• What the task requires:
Include in the reply only the lines from the start of the data below through the line containing "All Designs (483, 231)", reproduced exactly and with no pictures.
Start of Data for processing
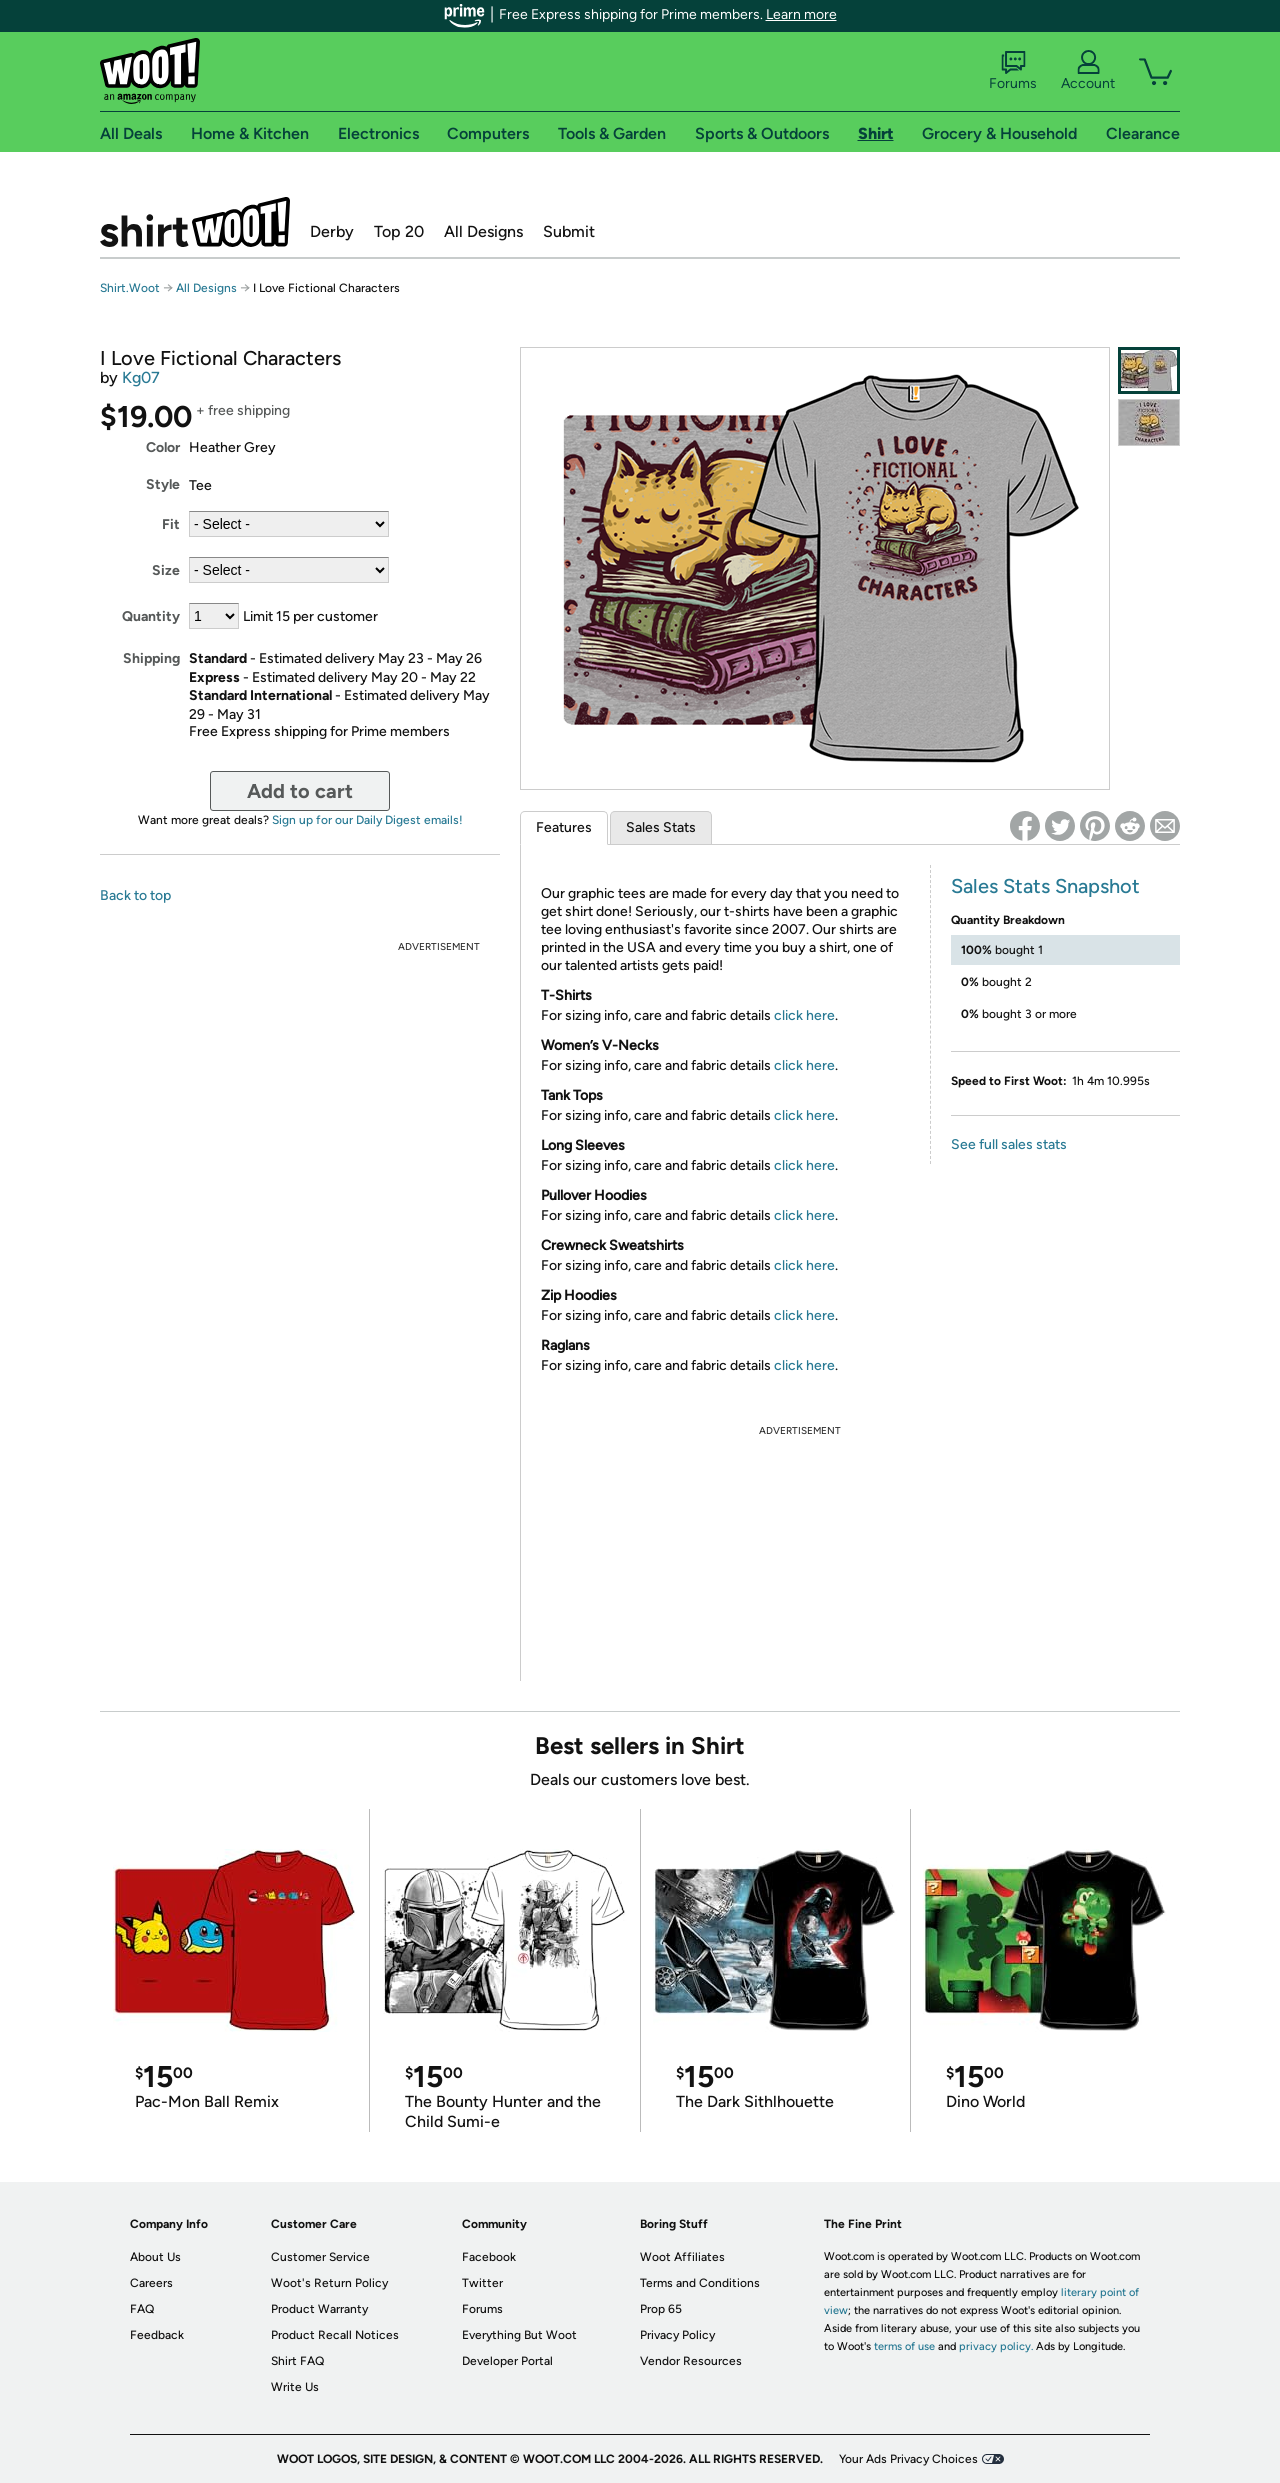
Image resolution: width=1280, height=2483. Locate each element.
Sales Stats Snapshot (1045, 886)
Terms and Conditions (700, 2283)
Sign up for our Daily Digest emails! (367, 820)
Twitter (482, 2283)
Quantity (151, 616)
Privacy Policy (677, 2335)
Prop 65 (661, 2309)
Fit (171, 524)
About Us (155, 2257)
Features (564, 827)
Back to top (135, 895)
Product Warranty (319, 2309)
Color (163, 447)
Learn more (801, 14)
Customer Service (320, 2257)
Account (1088, 71)
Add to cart (300, 791)
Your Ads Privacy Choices (908, 2459)
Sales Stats (661, 827)
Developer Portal (507, 2361)
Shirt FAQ (297, 2361)
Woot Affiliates (682, 2257)
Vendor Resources (691, 2361)
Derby (332, 231)
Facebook (489, 2257)
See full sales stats (1009, 1144)
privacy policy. (996, 2346)
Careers (151, 2283)
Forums (1013, 71)
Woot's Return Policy (329, 2283)
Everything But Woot (519, 2335)
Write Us (295, 2387)
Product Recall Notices (335, 2335)
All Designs (483, 231)
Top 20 (399, 231)
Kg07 (141, 377)
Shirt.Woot (195, 222)
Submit (569, 231)
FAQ (142, 2309)
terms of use (904, 2346)
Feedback (157, 2335)
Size (166, 570)
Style (163, 484)
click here (804, 1015)
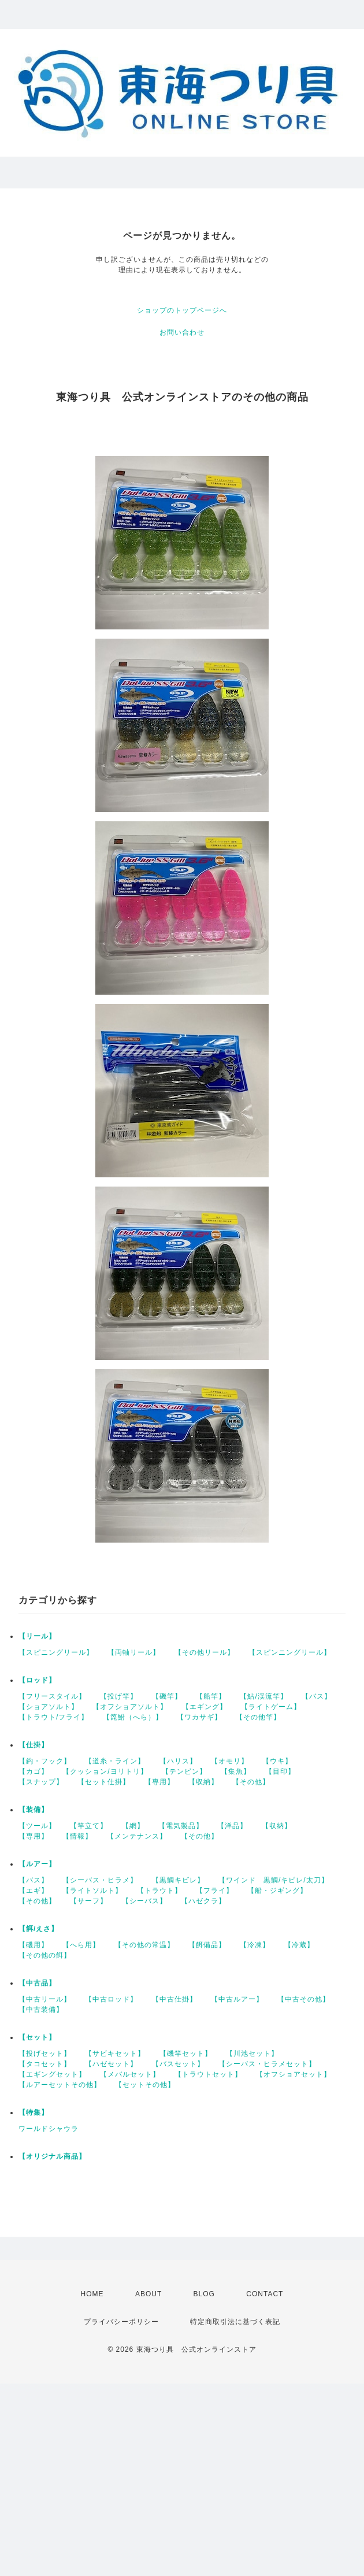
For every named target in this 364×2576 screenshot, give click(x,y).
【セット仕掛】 (103, 1782)
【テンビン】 (184, 1771)
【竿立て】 (88, 1826)
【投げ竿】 (119, 1696)
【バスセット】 (178, 2064)
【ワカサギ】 (199, 1717)
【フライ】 (214, 1890)
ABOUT (148, 2294)
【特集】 (33, 2112)
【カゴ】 (33, 1771)
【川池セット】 (252, 2053)
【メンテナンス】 (137, 1836)
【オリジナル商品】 (52, 2156)
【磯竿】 (167, 1696)
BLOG (204, 2294)
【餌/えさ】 (38, 1929)
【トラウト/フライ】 (53, 1717)
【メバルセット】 (130, 2074)
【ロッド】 (37, 1680)
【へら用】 (81, 1945)
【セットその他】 (145, 2085)
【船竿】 (211, 1696)
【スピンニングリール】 (289, 1652)
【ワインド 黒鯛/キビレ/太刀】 (273, 1880)
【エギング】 (204, 1707)
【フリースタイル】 (52, 1696)
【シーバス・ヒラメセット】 (267, 2064)
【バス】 (317, 1696)
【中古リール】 (44, 1999)
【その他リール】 (204, 1652)
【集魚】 (236, 1771)
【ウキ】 (277, 1761)
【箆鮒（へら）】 (133, 1717)
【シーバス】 (144, 1901)
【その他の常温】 (144, 1945)
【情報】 (77, 1836)
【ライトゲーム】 (271, 1707)
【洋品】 (232, 1826)
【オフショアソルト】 (130, 1707)
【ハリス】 (178, 1761)
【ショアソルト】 (48, 1707)
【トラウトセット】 (208, 2074)
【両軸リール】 (133, 1652)
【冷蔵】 (299, 1945)
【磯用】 (33, 1945)
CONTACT (264, 2294)
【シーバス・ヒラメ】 (100, 1880)
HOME (92, 2294)
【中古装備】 (41, 2010)
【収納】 (203, 1782)
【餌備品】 (207, 1945)
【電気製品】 (180, 1826)
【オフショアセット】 (293, 2074)
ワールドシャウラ (48, 2129)
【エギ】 (33, 1890)
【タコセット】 (44, 2064)
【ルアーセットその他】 (59, 2085)
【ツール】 (37, 1826)
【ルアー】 (37, 1864)
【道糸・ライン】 (115, 1761)
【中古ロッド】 (111, 1999)
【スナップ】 (41, 1782)
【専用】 (159, 1782)
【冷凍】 (255, 1945)
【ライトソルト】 (92, 1890)
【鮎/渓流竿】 (263, 1696)
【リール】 (37, 1636)
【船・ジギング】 (277, 1890)
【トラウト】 (159, 1890)
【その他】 (251, 1782)
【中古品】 (37, 1983)
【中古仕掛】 (174, 1999)
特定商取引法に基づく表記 (235, 2322)
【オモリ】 (229, 1761)
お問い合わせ (182, 332)
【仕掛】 (33, 1745)
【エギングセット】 (52, 2074)
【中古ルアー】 (237, 1999)
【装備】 (33, 1810)
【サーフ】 (88, 1901)
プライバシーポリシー (121, 2322)
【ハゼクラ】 (203, 1901)
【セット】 (37, 2037)
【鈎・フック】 (44, 1761)
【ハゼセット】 (111, 2064)
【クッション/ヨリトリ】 (104, 1771)
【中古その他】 (303, 1999)
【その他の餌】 (44, 1955)
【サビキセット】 (115, 2053)
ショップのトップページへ (182, 310)
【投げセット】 (44, 2053)
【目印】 (280, 1771)
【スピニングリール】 (56, 1652)
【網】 (133, 1826)
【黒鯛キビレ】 (178, 1880)
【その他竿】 (258, 1717)
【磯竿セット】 (185, 2053)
End of Data for processing
• Task answer:
Image resolution: width=1280, height=2483. Locate each element.
Sales Stats Snapshot (1045, 886)
Terms and Conditions (700, 2283)
Sign up for our Daily Digest emails! (367, 820)
Twitter (482, 2283)
Quantity (151, 616)
Privacy Policy (677, 2335)
Prop 65 (661, 2309)
Fit (171, 524)
About Us (155, 2257)
Features (564, 827)
Back to top (135, 895)
Product Warranty (319, 2309)
Color (163, 447)
Learn more (801, 14)
Customer Service (320, 2257)
Account (1088, 71)
Add to cart (300, 791)
Your Ads Privacy Choices (908, 2459)
Sales Stats (661, 827)
Developer Portal (507, 2361)
Shirt FAQ (297, 2361)
Woot Affiliates (682, 2257)
Vendor Resources (691, 2361)
Derby (332, 231)
Facebook (489, 2257)
See full sales stats (1009, 1144)
privacy policy. (996, 2346)
Careers (151, 2283)
Forums (1013, 71)
Woot's Return Policy (329, 2283)
Everything But Woot (519, 2335)
Write Us (295, 2387)
Product Recall Notices (335, 2335)
All Designs (483, 231)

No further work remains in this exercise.